Put your hands together for Joe Mauer!



Since returning from the disabled list, Joe Mauer has been quietly reassembling himself, like a hitting terminator emerging from the blazing hell fires of suckitude, back into the consistent--if robotic--man we all know and respect.

Mauer mid-rehab stint
While the hitting was something we all thought could return, we're glad to see that Mauer's defense has also been less terrible than in the past. We like to imagine that the reason for this is that Mauer has finally taken our advice and begun using his prime position at first base to develop his chops in a second career: stand-up comedian.

His time on the Disabled List was clearly beneficial to crafting a solid two minute set, and we at Peanuts from Heaven are proud to imagine the totally fake, and utterly made-up Joe Mauer comedy set, so everyone, please welcome to the Target Field first base bag....Joe Mother-Loving Mauer!

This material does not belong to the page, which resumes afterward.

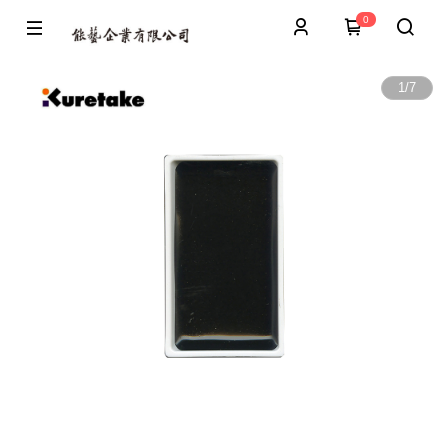
0
1
/
7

Mauer: Hello, it's a real pleasure to be here tonight. You seem like a, uhhhhhhhhh, very nice, you know, group of people. I'm going to say some things that I find comical, and I, uhhhh, hope you like them.

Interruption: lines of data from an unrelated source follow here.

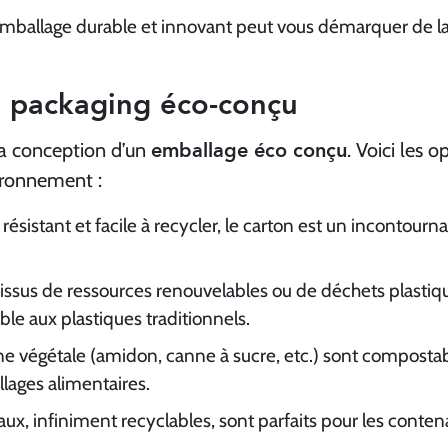
emballage durable et innovant peut vous démarquer de l
 packaging éco-c
onçu
emballage éco conçu
la conception d’un
. Voici les o
ironnement :
, résistant et facile à recycler, le carton est un incontourn
 issus de ressources renouvelables ou de déchets plastiq
ble aux plastiques traditionnels.
gine végétale (amidon, canne à sucre, etc.) sont compostab
lages alimentaires.
aux, infiniment recyclables, sont parfaits pour les contena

Okay. Start out with a classic here...
Knock-knock....
....
knock-knock...
....
It'll be faster if I do both parts, so, uhhh, who's there?
...Joe Mauer...
....Joe Mauer who?...
...My name's Joe Mauer and, ummmmmm...I'll be your first base comedian tonight...
.....
....
okay...
...
Have you ever noticed how much fun it is to play baseball?
.....
I have.
....
Do you know what I like about playing first base?
...
When guys in the clubhouse talk about girls, I can say that I've just been to first base with a lot of people....
...and it's not a lie...
...because lying would be wrong....
....
That's uh....that's...that's pretty great, you know.
...
Thank you.
...
So I, uhh, I had some milk before the game today.
...
Do you like milk?
...
You should try some, it's really great. and uhh...helps you build strong bones.
...yeah...
...
I was uhhh, on the disabled list recently you know?
And the thing about the disabled list is that it's sort of like being on the naughty list with Santa.
Except instead of a lump of coal, you get a massive radiating pain in part of your body and a tidal wave of insults from fans who think you're an overpaid cry baby.
...
Okay, that's my time...Your next comedian is Brian "You might be middle-infielder" Dozier.